Nothing to Hide questions the growing surveillance state and its acceptance by the general public through the thought-terminating cliché, “If you’ve got nothing to hide, you’ve got nothing to fear” argument. What is shown is that this logic is incredibly complacent and dangerous, even just from a historical perspective, considering authoritarian regimes, past and present. Nothing to Hide sets out to turn this acquiescence around, by weaving together expert commentary through real-life examples. A person agrees to be tracked as part of a small experiment, to show a small insight into the sorts of data trails that are revealed throughout our every-day lives. What is extrapolated from there is the incredible power and insight into our lives that these technologies provide. Insights which corporations and governments alike use for social control and profiling. What kind of society is being perpetuated for ourselves and future generations?

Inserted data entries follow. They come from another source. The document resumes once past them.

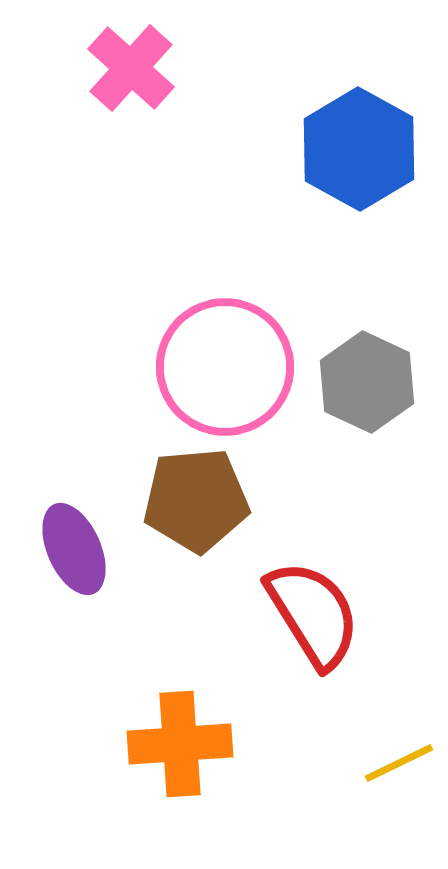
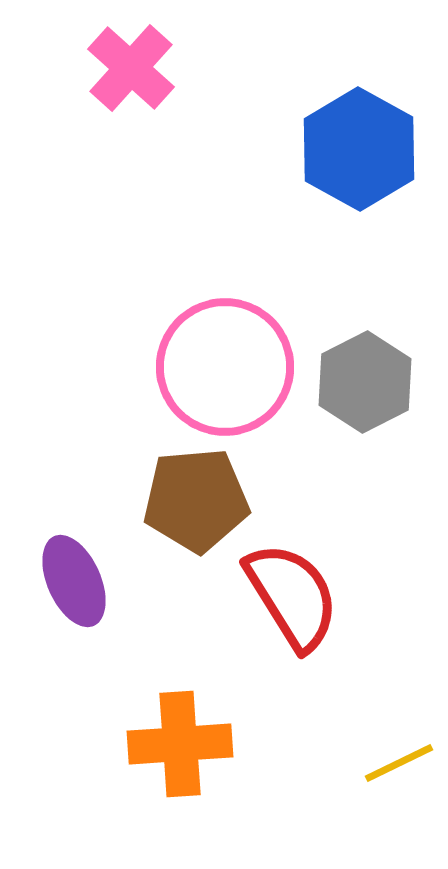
gray hexagon: moved 2 px left; rotated 8 degrees clockwise
purple ellipse: moved 32 px down
red semicircle: moved 21 px left, 18 px up
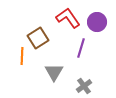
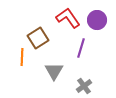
purple circle: moved 2 px up
orange line: moved 1 px down
gray triangle: moved 1 px up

The Coming War on China is a warning that nuclear war is not only imaginable, but a ‘contingency,’ says the Pentagon. The greatest build-up of NATO military forces since the Second World War is under way on the western borders of Russia, and some 400 American military bases encircle China with missiles, bombers, warships and nuclear weapons. But these happenings are of course not reported as United States antagonism. Instead, there is a familiar drumbeat of war, the kind of the old “yellow peril,” a restoration of the psychology of fear that embedded public consciousness for most of the 20th century. The aim of this film is to break the silence, and as the centenaries of the First World War presently remind us, horrific conflict can begin all too easily. By recounting the secret and forgotten history of the rapacious actions of great power against China throughout the decades, such as the destruction of the Marshall Islands and the Opium wars, The Coming War on China is also a report of an inspiring popular resistance to nuclear weapons, military bases and warmongering of the United States, of which little is known in the West.